It was the first evening this week that she and Jane had eaten together. Afterwards, they made a log fire in the drawing room and watched TV, all very mellow and companionable. Later they put out the lamps and moved out of the draughts and close to the fire, sipped their tea and talked. And then she got around to telling Jane about Katherine Moon.
‘Dead?’
So she hadn’t known. It was hard to tell how Jane really felt about this; she seemed to have assumed Moon and Lol had been, at some stage, an item. When Merrily came to Moon’s use of the Iron Age knife – this kind of stuff never seemed to upset Jane particularly, as long as no animals were involved – the kid nodded solemnly.
‘Sure. The later Celtic period, coming up to the Dark Ages, that was like this really screwed-up time.’
‘It was?’ Merrily curling her legs on to the sofa.
‘Bad magic. The Druids were getting into blood sacrifices and stuff. If your family was rooted in all that, you’re quite likely to get reverberations. Plus, who knows what else happened on the site of that barn? I mean way back. It could be really poisoned, giving off all kinds of mind-warping vibrations. If you don’t know how to handle these things, it could go badly wrong for you.’
‘That’s very interesting,’ Merrily had said mildly. ‘Where did you learn all that, flower?’
‘Everybody knows that,’ Jane said inscrutably.
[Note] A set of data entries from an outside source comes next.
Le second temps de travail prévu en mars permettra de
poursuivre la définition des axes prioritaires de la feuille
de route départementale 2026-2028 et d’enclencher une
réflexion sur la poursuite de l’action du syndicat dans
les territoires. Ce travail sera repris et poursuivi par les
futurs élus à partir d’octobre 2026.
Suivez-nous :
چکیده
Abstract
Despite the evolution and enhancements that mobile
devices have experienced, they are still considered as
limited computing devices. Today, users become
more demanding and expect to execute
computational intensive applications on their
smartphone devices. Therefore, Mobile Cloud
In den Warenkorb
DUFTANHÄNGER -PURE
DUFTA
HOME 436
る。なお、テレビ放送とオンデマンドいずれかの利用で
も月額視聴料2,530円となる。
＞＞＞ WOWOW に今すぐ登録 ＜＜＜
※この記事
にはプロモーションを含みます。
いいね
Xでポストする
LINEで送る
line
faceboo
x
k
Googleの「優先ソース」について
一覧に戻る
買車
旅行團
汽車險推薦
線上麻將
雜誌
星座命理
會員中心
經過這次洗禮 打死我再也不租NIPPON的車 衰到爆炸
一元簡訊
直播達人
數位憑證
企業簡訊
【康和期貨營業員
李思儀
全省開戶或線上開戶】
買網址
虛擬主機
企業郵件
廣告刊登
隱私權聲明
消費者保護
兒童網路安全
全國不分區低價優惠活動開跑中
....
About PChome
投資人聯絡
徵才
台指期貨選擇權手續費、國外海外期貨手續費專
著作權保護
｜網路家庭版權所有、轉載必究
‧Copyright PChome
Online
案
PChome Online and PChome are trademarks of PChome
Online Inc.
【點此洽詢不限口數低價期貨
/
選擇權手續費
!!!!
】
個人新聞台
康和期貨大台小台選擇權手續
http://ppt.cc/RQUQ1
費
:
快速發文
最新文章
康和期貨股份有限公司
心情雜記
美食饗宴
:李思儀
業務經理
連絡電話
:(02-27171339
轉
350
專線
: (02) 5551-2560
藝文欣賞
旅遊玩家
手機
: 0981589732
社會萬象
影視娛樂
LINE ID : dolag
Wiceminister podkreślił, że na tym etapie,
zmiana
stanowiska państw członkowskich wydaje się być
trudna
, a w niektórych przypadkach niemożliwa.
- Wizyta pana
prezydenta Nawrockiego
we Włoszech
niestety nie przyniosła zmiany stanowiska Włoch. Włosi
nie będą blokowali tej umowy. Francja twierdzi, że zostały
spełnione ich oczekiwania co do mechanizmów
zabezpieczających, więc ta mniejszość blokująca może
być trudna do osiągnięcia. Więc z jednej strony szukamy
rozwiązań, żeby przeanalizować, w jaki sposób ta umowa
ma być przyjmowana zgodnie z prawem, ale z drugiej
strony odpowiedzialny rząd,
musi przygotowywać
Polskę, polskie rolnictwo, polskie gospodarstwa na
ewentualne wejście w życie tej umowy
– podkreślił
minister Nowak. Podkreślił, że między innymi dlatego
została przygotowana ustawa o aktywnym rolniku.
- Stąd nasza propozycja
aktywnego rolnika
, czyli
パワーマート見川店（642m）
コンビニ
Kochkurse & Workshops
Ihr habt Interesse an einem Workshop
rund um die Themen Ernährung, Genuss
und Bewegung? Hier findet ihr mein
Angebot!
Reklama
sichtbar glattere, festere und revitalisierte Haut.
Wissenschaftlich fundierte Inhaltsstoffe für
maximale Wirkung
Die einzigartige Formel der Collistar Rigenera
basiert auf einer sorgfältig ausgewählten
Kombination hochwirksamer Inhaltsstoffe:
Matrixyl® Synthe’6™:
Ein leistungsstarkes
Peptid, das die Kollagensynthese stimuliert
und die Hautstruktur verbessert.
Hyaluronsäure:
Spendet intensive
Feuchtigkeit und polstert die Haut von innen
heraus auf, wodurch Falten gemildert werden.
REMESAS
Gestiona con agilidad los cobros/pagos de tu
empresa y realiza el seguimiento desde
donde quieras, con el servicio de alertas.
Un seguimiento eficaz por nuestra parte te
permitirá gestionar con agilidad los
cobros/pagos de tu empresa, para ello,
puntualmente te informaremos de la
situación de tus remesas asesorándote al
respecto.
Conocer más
She was sitting on a big cushion at the edge of the hearth. ‘So this Moon was bonkers all along?’
‘She had a history of psychiatric problems.’
Which led to a long and fairly sensible discussion about Lol and the kind of unsuitable women into whose ambience he seemed to have been drawn, beginning with his born-again Christian mother, then the problem over a fifteen-year-old schoolgirl, when he himself was about nineteen but no more mature than the girl, and then some older woman who was into drugs, and later Alison Kinnersley who’d first drawn him to Herefordshire for entirely her own ends.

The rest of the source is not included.